→ Exercise:
Within the lines below, the span from the line with "de la 48ème à la 14ème et signe donc sa" to the line with "(obor, zabývající se procesy", both ends included, is to be reproduced exactly, with pictures omitted.

→ Stored entries:

BEGIN

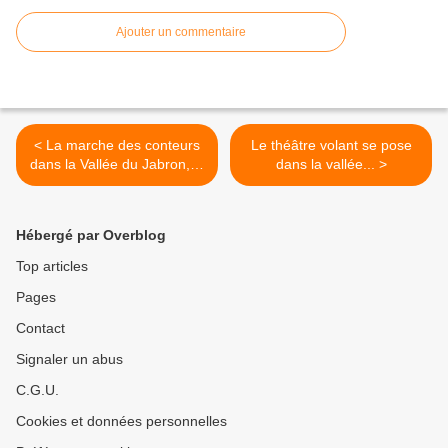
Ajouter un commentaire
< La marche des conteurs
Le théâtre volant se pose
dans la Vallée du Jabron, le
dans la vallée... >
5 août...
Hébergé par Overblog
Top articles
Pages
Contact
Signaler un abus
C.G.U.
Cookies et données personnelles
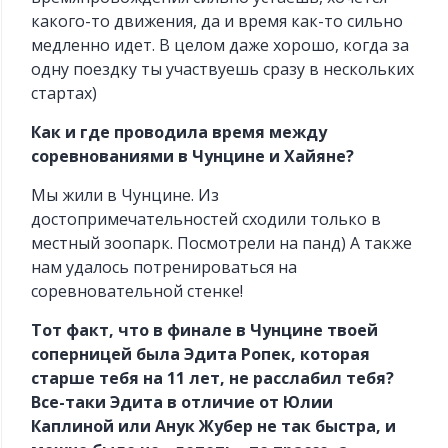
какого-то движения, да и время как-то сильно
медленно идет. В целом даже хорошо, когда за
одну поездку ты участвуешь сразу в нескольких
стартах)
Как и где проводила время между
соревнованиями в Чунцине и Хайяне?
Мы жили в Чунцине. Из
достопримечательностей сходили только в
местный зоопарк. Посмотрели на панд) А также
нам удалось потренироваться на
соревновательной стенке!
Тот факт, что в финале в Чунцине твоей
соперницей была Эдита Ропек, которая
старше тебя на 11 лет, не расслабил тебя?
Все-таки Эдита в отличие от Юлии
Каплиной или Анук Жубер не так быстра, и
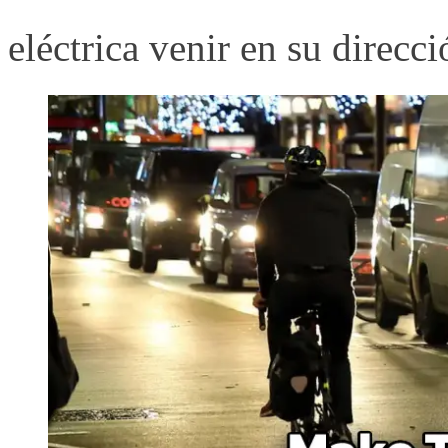
eléctrica venir en su direcci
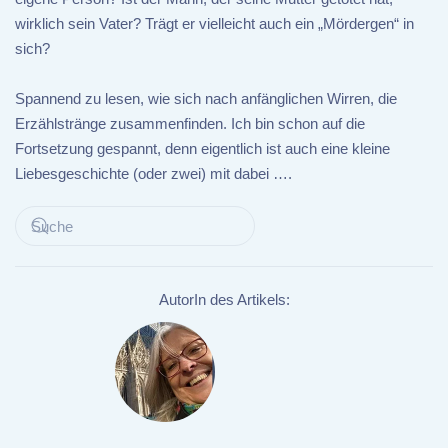
wirklich sein Vater? Trägt er vielleicht auch ein „Mördergen“ in
sich?
Spannend zu lesen, wie sich nach anfänglichen Wirren, die
Erzählstränge zusammenfinden. Ich bin schon auf die
Fortsetzung gespannt, denn eigentlich ist auch eine kleine
Liebesgeschichte (oder zwei) mit dabei ….
AutorIn des Artikels:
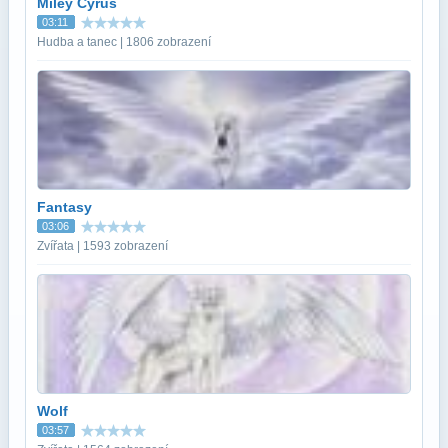
Miley Cyrus
03:11
Hudba a tanec | 1806 zobrazení
Fantasy
03:06
Zvířata | 1593 zobrazení
Wolf
03:57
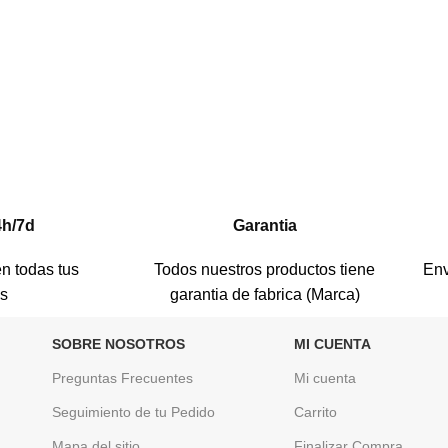
4h/7d
Garantia
n todas tus
Todos nuestros productos tiene
Env
as
garantia de fabrica (Marca)
SOBRE NOSOTROS
MI CUENTA
Preguntas Frecuentes
Mi cuenta
Seguimiento de tu Pedido
Carrito
Mapa del sitio
Finalizar Compra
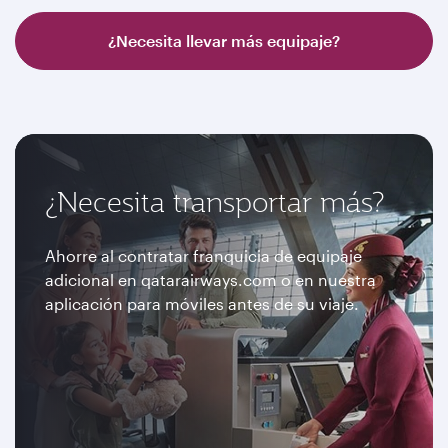
¿Necesita llevar más equipaje?
¿Necesita transportar más?
Ahorre al contratar franquicia de equipaje
adicional en qatarairways.com o en nuestra
aplicación para móviles antes de su viaje.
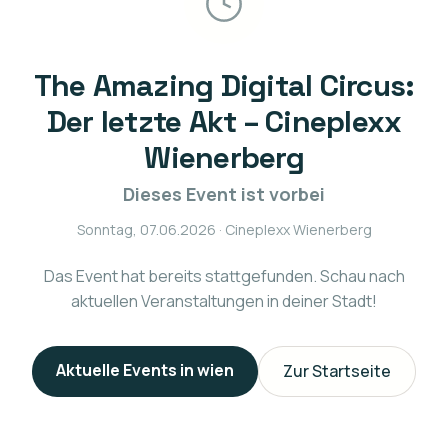
The Amazing Digital Circus:
Der letzte Akt – Cineplexx
Wienerberg
Dieses Event ist vorbei
Sonntag, 07.06.2026
· Cineplexx Wienerberg
Das Event hat bereits stattgefunden. Schau nach
aktuellen Veranstaltungen in deiner Stadt!
Aktuelle Events in
wien
Zur Startseite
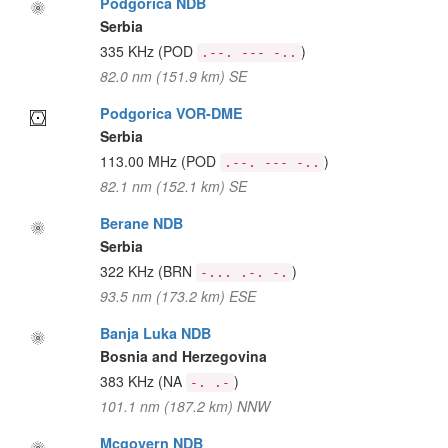
Podgorica NDB
Serbia
335 KHz
(POD
)
.--. --- -..
82.0 nm (151.9 km) SE
Podgorica VOR-DME
Serbia
113.00 MHz
(POD
)
.--. --- -..
82.1 nm (152.1 km) SE
Berane NDB
Serbia
322 KHz
(BRN
)
-... .-. -.
93.5 nm (173.2 km) ESE
Banja Luka NDB
Bosnia and Herzegovina
383 KHz
(NA
)
-. .-
101.1 nm (187.2 km) NNW
Mcgovern NDB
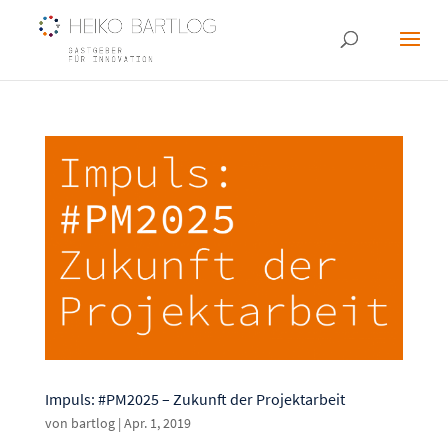
Impuls: #PM2025 – Zukunft der Projektarbeit
von
bartlog
|
Apr. 1, 2019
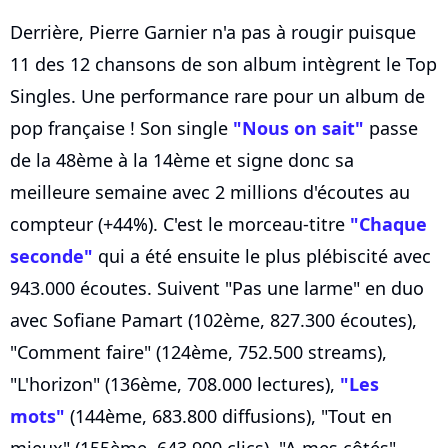
Derrière, Pierre Garnier n'a pas à rougir puisque
11 des 12 chansons de son album intègrent le Top
Singles. Une performance rare pour un album de
pop française ! Son single
"Nous on sait"
passe
de la 48ème à la 14ème et signe donc sa
meilleure semaine avec 2 millions d'écoutes au
compteur (+44%). C'est le morceau-titre
"Chaque
seconde"
qui a été ensuite le plus plébiscité avec
943.000 écoutes. Suivent "Pas une larme" en duo
avec Sofiane Pamart (102ème, 827.300 écoutes),
"Comment faire" (124ème, 752.500 streams),
"L'horizon" (136ème, 708.000 lectures),
"Les
mots"
(144ème, 683.800 diffusions), "Tout en
mieux" (155ème, 643.900 clics), "A mes côtés"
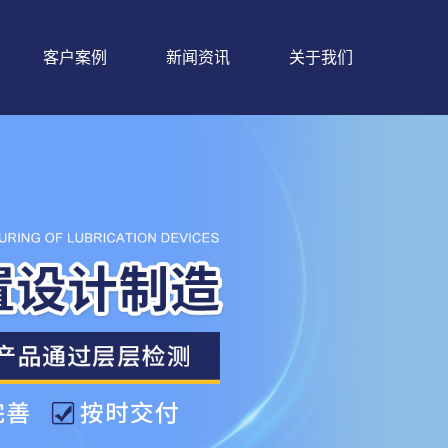
客户案例
新闻资讯
关于我们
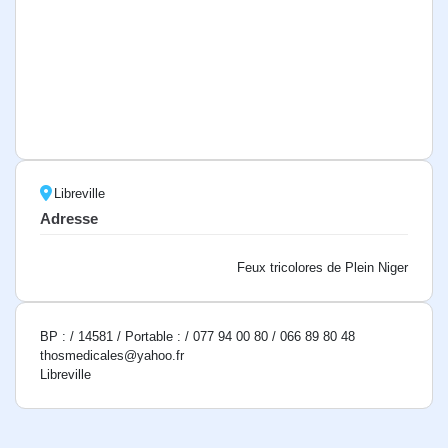
Libreville
Adresse
Feux tricolores de Plein Niger
BP : / 14581 / Portable : / 077 94 00 80 / 066 89 80 48
thosmedicales@yahoo.fr
Libreville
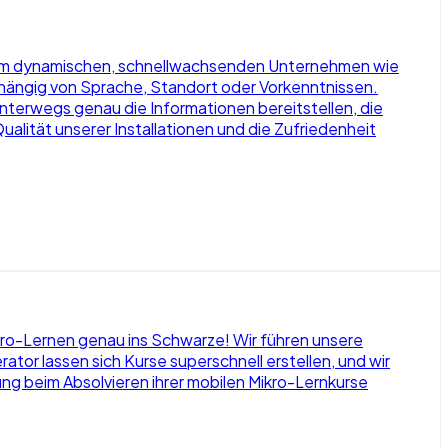
einem dynamischen, schnellwachsenden Unternehmen wie
abhängig von Sprache, Standort oder Vorkenntnissen.
nterwegs genau die Informationen bereitstellen, die
Qualität unserer Installationen und die Zufriedenheit
Mikro-Lernen genau ins Schwarze! Wir führen unsere
or lassen sich Kurse superschnell erstellen, und wir
g beim Absolvieren ihrer mobilen Mikro-Lernkurse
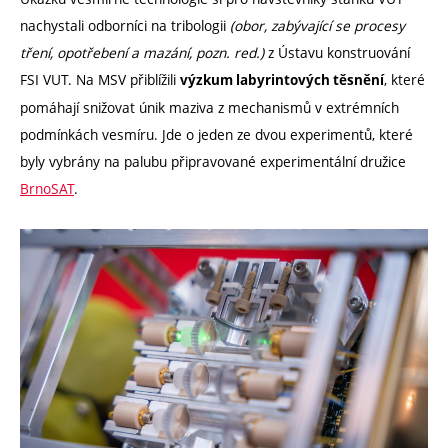
nachystali odborníci na tribologii
(obor, zabývající se procesy
tření, opotřebení a mazání, pozn. red.)
z Ústavu konstruování
FSI VUT. Na MSV přiblížili
, které
výzkum labyrintových těsnění
pomáhají snižovat únik maziva z mechanismů v extrémních
podmínkách vesmíru. Jde o jeden ze dvou experimentů, které
byly vybrány na palubu připravované experimentální družice
BrnoSAT
.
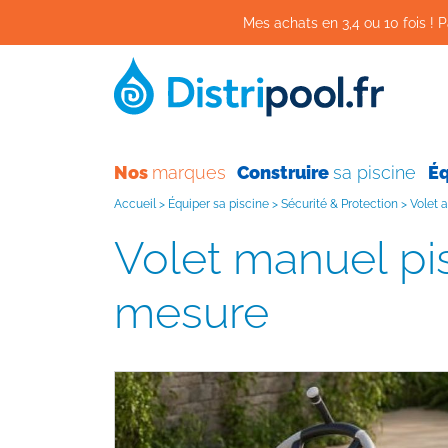
Mes achats en 3,4 ou 10 fois ! P
Nos
marques
Construire
sa piscine
É
Accueil
>
Équiper sa piscine
>
Sécurité & Protection
>
Volet 
Volet manuel piscine POOL SWIFT manuel sur
mesure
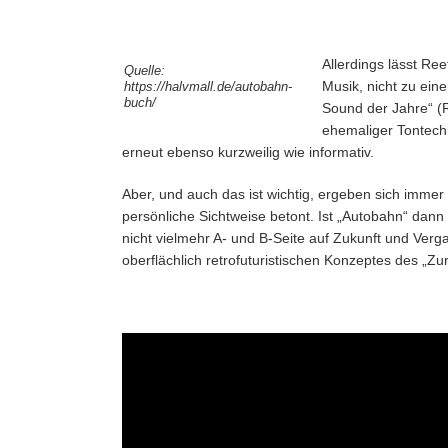
Allerdings lässt Ree
Quelle:
Musik, nicht zu ein
https://halvmall.de/autobahn-
buch/
Sound der Jahre“ (
ehemaliger Tontechn
erneut ebenso kurzweilig wie informativ.
Aber, und auch das ist wichtig, ergeben sich imme
persönliche Sichtweise betont. Ist „Autobahn“ dan
nicht vielmehr A- und B-Seite auf Zukunft und Verg
oberflächlich retrofuturistischen Konzeptes des „Zu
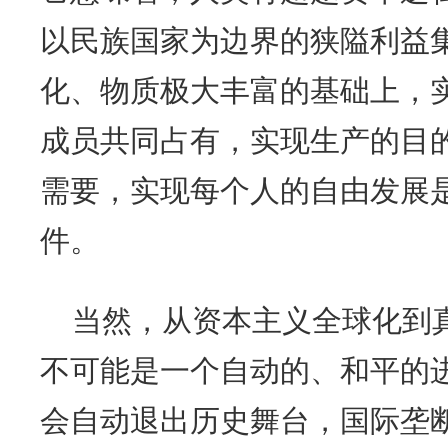
以民族国家为边界的狭隘利益
化、物质极大丰富的基础上，
成员共同占有，实现生产的目
需要，实现每个人的自由发展
件。
当然，从资本主义全球化到
不可能是一个自动的、和平的
会自动退出历史舞台，国际垄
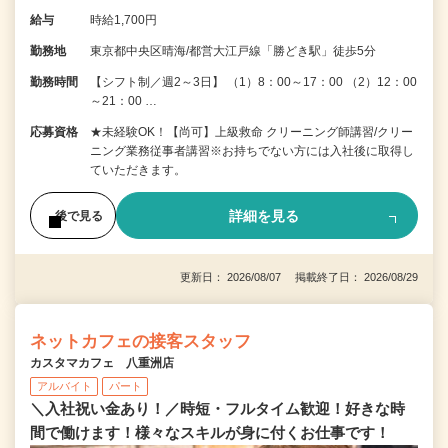
給与
時給1,700円
勤務地
東京都中央区晴海/都営大江戸線「勝どき駅」徒歩5分
勤務時間
【シフト制／週2～3日】 （1）8：00～17：00 （2）12：00
～21：00 …
応募資格
★未経験OK！【尚可】上級救命 クリーニング師講習/クリー
ニング業務従事者講習※お持ちでない方には入社後に取得し
ていただきます。
詳細を見る
後で見る
更新日： 2026/08/07 掲載終了日： 2026/08/29
ネットカフェの接客スタッフ
カスタマカフェ 八重洲店
アルバイト
パート
＼入社祝い金あり！／時短・フルタイム歓迎！好きな時
間で働けます！様々なスキルが身に付くお仕事です！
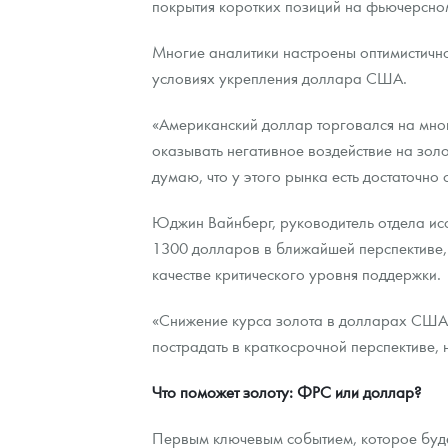
покрытия коротких позиций на фьючерсном
Наборы подарочных и коллекционных монет
Многие аналитики настроены оптимистично
условиях укрепления доллара США.
Монеты и жетоны из недрагоценных металлов
«Американский доллар торговался на мно
Книги по нумизматике
оказывать негативное воздействие на золо
думаю, что у этого рынка есть достаточно
Юджин Вайнберг, руководитель отдела исс
1300 долларов в ближайшей перспективе, 
качестве критического уровня поддержки.
«Снижение курса золота в долларах США
пострадать в краткосрочной перспективе, 
Что поможет золоту: ФРС или доллар?
Первым ключевым событием, которое будет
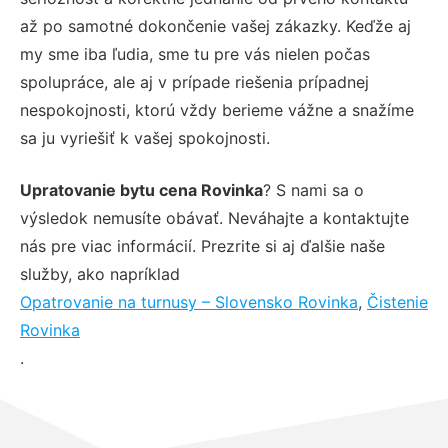
až po samotné dokončenie vašej zákazky. Keďže aj
my sme iba ľudia, sme tu pre vás nielen počas
spolupráce, ale aj v prípade riešenia prípadnej
nespokojnosti, ktorú vždy berieme vážne a snažíme
sa ju vyriešiť k vašej spokojnosti.
Upratovanie bytu cena Rovinka
? S nami sa o
výsledok nemusíte obávať. Neváhajte a kontaktujte
nás pre viac informácií. Prezrite si aj ďalšie naše
služby, ako napríklad
Opatrovanie na turnusy – Slovensko Rovinka
,
Čistenie
Rovinka
.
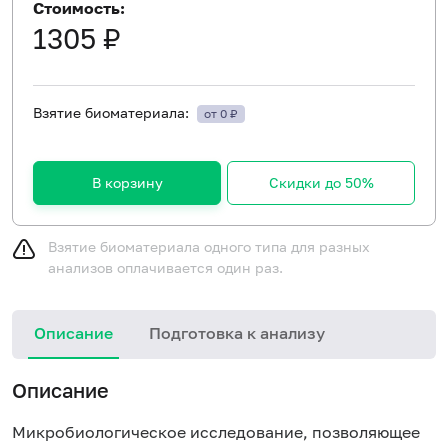
Стоимость:
1305 ₽
Взятие биоматериала:
от 0 ₽
В корзину
Скидки до 50%
Взятие биоматериала одного типа для разных
анализов оплачивается один раз.
Описание
Подготовка к анализу
Описание
Микробиологическое исследование, позволяющее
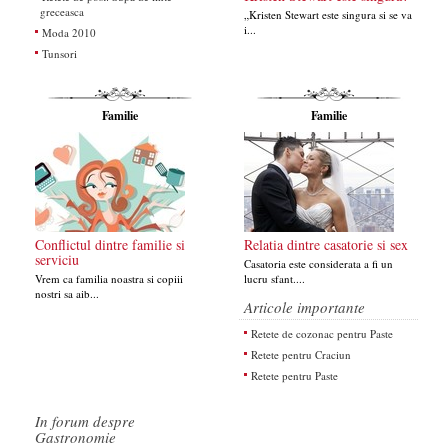
greceasca
„Kristen Stewart este singura si se va
i...
Moda 2010
Tunsori
Familie
Familie
Conflictul dintre familie si
Relatia dintre casatorie si sex
serviciu
Casatoria este considerata a fi un
Vrem ca familia noastra si copiii
lucru sfant....
nostri sa aib...
Articole importante
Retete de cozonac pentru Paste
Retete pentru Craciun
Retete pentru Paste
In forum despre
Gastronomie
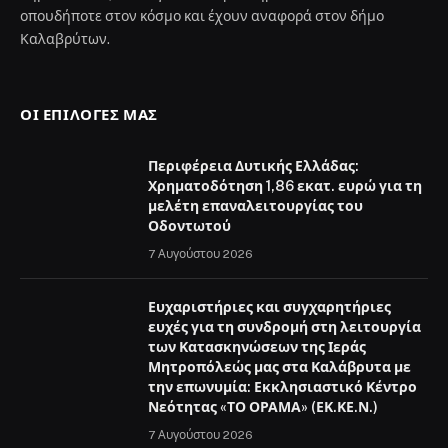
οπουδήποτε στον κόσμο και έχουν αναφορά στον δήμο
Καλαβρύτων.
ΟΙ ΕΠΙΛΟΓΈΣ ΜΑΣ
Περιφέρεια Δυτικής Ελλάδας:
Χρηματοδότηση 1,86 εκατ. ευρώ για τη
μελέτη επαναλειτουργίας του
Οδοντωτού
7 Αυγούστου 2026
Ευχαριστήριες και συγχαρητήριες
ευχές για τη συνδρομή στη λειτουργία
των Κατασκηνώσεων της Ιεράς
Μητροπόλεώς μας στα Καλάβρυτα με
την επωνυμία: Εκκλησιαστικό Κέντρο
Νεότητας «ΤΟ ΟΡΑΜΑ» (ΕΚ.ΚΕ.Ν.)
7 Αυγούστου 2026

END

→ Exercise solution:
de la 48ème à la 14ème et signe donc sa
meilleure semaine avec 2 millions d'écoutes au
compteur (+44%). C'est le morceau-titre
"Chaque
seconde"
qui a été ensuite le plus plébiscité avec
943.000 écoutes. Suivent "Pas une larme" en duo
avec Sofiane Pamart (102ème, 827.300 écoutes),
"Comment faire" (124ème, 752.500 streams),
"L'horizon" (136ème, 708.000 lectures),
"Les
mots"
(144ème, 683.800 diffusions), "Tout en
mieux" (155ème, 643.900 clics), "A mes côtés"
客户案例
新闻资讯
关于我们
Libreville
Adresse
Feux tricolores de Plein Niger
BP : / 14581 / Portable : / 077 94 00 80 / 066 89 80 48
thosmedicales@yahoo.fr
Libreville
einem dynamischen, schnellwachsenden Unternehmen wie
abhängig von Sprache, Standort oder Vorkenntnissen.
nterwegs genau die Informationen bereitstellen, die
Qualität unserer Installationen und die Zufriedenheit
Mikro-Lernen genau ins Schwarze! Wir führen unsere
or lassen sich Kurse superschnell erstellen, und wir
g beim Absolvieren ihrer mobilen Mikro-Lernkurse
nachystali odborníci na tribologii
(obor, zabývající se procesy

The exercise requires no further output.